Go through the listing and copy each line with the string "Visitor".
--- START ---
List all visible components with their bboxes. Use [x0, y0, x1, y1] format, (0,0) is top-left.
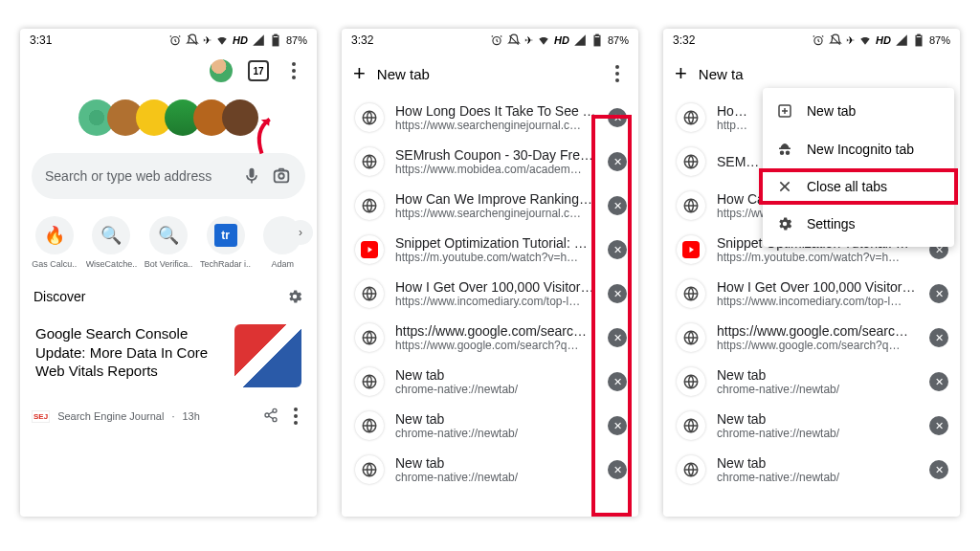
- shortcut-label: Adam: [271, 259, 294, 269]
- tab-item[interactable]: New tabchrome-native://newtab/✕: [663, 404, 960, 448]
- shortcut-label: WiseCatche..: [86, 259, 138, 269]
- tab-menu-button[interactable]: [608, 62, 627, 85]
- tab-url: https://m.youtube.com/watch?v=h…: [395, 251, 596, 264]
- shortcut-icon: tr: [207, 216, 245, 254]
- hd-indicator: HD: [233, 34, 248, 46]
- svg-point-6: [273, 408, 277, 412]
- menu-item-close-all-tabs[interactable]: Close all tabs: [759, 168, 958, 205]
- svg-rect-11: [596, 34, 598, 35]
- gear-icon: [776, 215, 793, 232]
- airplane-icon: ✈: [524, 34, 533, 47]
- shortcuts-more-icon[interactable]: ›: [288, 220, 313, 245]
- tab-title: https://www.google.com/searc…: [717, 323, 918, 339]
- tab-title: https://www.google.com/searc…: [395, 323, 596, 339]
- svg-rect-24: [918, 34, 920, 35]
- tab-url: https://www.incomediary.com/top-l…: [717, 295, 918, 308]
- card-menu-icon[interactable]: [286, 405, 305, 428]
- clock: 3:31: [30, 33, 52, 47]
- shortcut-item[interactable]: 🔥Gas Calcu..: [29, 216, 80, 269]
- close-tab-icon[interactable]: ✕: [929, 460, 948, 479]
- shortcut-item[interactable]: 🔍Bot Verifica..: [143, 216, 194, 269]
- screenshot-3-tab-menu: 3:32 ✈ HD 87% + New ta Ho…http…✕SEM…✕How…: [663, 29, 960, 517]
- youtube-icon: [677, 235, 705, 264]
- tab-list-title: New ta: [699, 66, 948, 82]
- close-tab-icon[interactable]: ✕: [929, 416, 948, 435]
- discover-settings-icon[interactable]: [286, 288, 303, 305]
- tab-url: https://www.google.com/search?q…: [395, 339, 596, 352]
- globe-icon: [677, 411, 705, 440]
- svg-point-8: [273, 417, 277, 421]
- shortcut-row: 🔥Gas Calcu..🔍WiseCatche..🔍Bot Verifica..…: [20, 199, 317, 273]
- signal-icon: [573, 33, 587, 47]
- shortcut-label: Bot Verifica..: [145, 259, 193, 269]
- lens-icon[interactable]: [271, 165, 292, 187]
- tab-overflow-menu: New tabNew Incognito tabClose all tabsSe…: [763, 88, 954, 247]
- alarm-icon: [168, 33, 182, 47]
- tab-title: How Long Does It Take To See …: [395, 103, 596, 119]
- profile-avatar[interactable]: [210, 59, 233, 82]
- tab-switcher-button[interactable]: 17: [248, 60, 269, 81]
- card-thumbnail: [234, 324, 301, 387]
- globe-icon: [355, 411, 384, 440]
- menu-item-settings[interactable]: Settings: [763, 205, 954, 243]
- tab-title: How Can We Improve Ranking…: [395, 191, 596, 207]
- shortcut-icon: 🔥: [35, 216, 74, 254]
- hd-indicator: HD: [554, 34, 569, 46]
- globe-icon: [355, 279, 384, 308]
- tab-url: chrome-native://newtab/: [717, 427, 918, 440]
- shortcut-item[interactable]: 🔍WiseCatche..: [85, 216, 137, 269]
- tab-title: How I Get Over 100,000 Visitor…: [717, 279, 918, 295]
- svg-rect-12: [595, 38, 600, 46]
- menu-item-new-tab[interactable]: New tab: [763, 92, 954, 130]
- clock: 3:32: [673, 33, 695, 47]
- close-tab-icon[interactable]: ✕: [929, 284, 948, 303]
- menu-item-new-incognito-tab[interactable]: New Incognito tab: [763, 130, 954, 168]
- menu-item-label: New tab: [807, 103, 856, 119]
- hd-indicator: HD: [876, 34, 891, 46]
- globe-icon: [677, 323, 705, 352]
- share-icon[interactable]: [263, 408, 278, 426]
- tab-item[interactable]: How I Get Over 100,000 Visitor…https://w…: [663, 272, 960, 316]
- tab-url: https://www.google.com/search?q…: [717, 339, 918, 352]
- source-favicon: SEJ: [32, 410, 50, 423]
- discover-card[interactable]: Google Search Console Update: More Data …: [30, 317, 307, 395]
- airplane-icon: ✈: [203, 34, 212, 47]
- svg-rect-4: [275, 171, 289, 183]
- shortcut-item[interactable]: trTechRadar i..: [200, 216, 252, 269]
- card-meta: SEJ Search Engine Journal · 13h: [20, 401, 317, 431]
- status-icons: ✈ HD 87%: [490, 33, 629, 47]
- new-tab-button[interactable]: +: [353, 61, 366, 86]
- battery-icon: [912, 33, 925, 47]
- omnibox-placeholder: Search or type web address: [45, 168, 233, 184]
- new-tab-button[interactable]: +: [675, 61, 687, 86]
- incognito-icon: [776, 141, 793, 158]
- signal-icon: [895, 33, 908, 47]
- menu-item-label: New Incognito tab: [807, 142, 914, 157]
- omnibox[interactable]: Search or type web address: [32, 153, 305, 199]
- dnd-icon: [829, 33, 842, 47]
- close-tab-icon[interactable]: ✕: [929, 372, 948, 391]
- tab-item[interactable]: New tabchrome-native://newtab/✕: [663, 448, 960, 492]
- tab-list-title: New tab: [377, 66, 596, 82]
- svg-point-7: [265, 413, 269, 417]
- menu-button[interactable]: [284, 59, 303, 82]
- tab-title: New tab: [717, 367, 918, 383]
- globe-icon: [355, 367, 384, 396]
- status-icons: ✈ HD 87%: [812, 33, 950, 47]
- battery-icon: [590, 33, 604, 47]
- tab-item[interactable]: New tabchrome-native://newtab/✕: [663, 360, 960, 404]
- tab-title: SEMrush Coupon - 30-Day Free…: [395, 147, 596, 163]
- svg-rect-2: [275, 34, 277, 35]
- tab-item[interactable]: https://www.google.com/searc…https://www…: [663, 316, 960, 360]
- tab-url: chrome-native://newtab/: [717, 471, 918, 484]
- close-icon: [776, 179, 793, 194]
- tab-url: https://www.searchenginejournal.c…: [395, 207, 596, 220]
- shortcut-icon: 🔍: [92, 216, 130, 254]
- globe-icon: [677, 103, 705, 132]
- svg-rect-25: [917, 38, 922, 46]
- close-tab-icon[interactable]: ✕: [929, 328, 948, 347]
- globe-icon: [677, 279, 705, 308]
- voice-search-icon[interactable]: [242, 166, 261, 186]
- card-time: 13h: [182, 410, 199, 422]
- globe-icon: [677, 367, 705, 396]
--- END ---
Response to the task:
- tab-title: How I Get Over 100,000 Visitor…: [717, 279, 918, 295]
- tab-item[interactable]: How I Get Over 100,000 Visitor…https://w…: [663, 272, 960, 316]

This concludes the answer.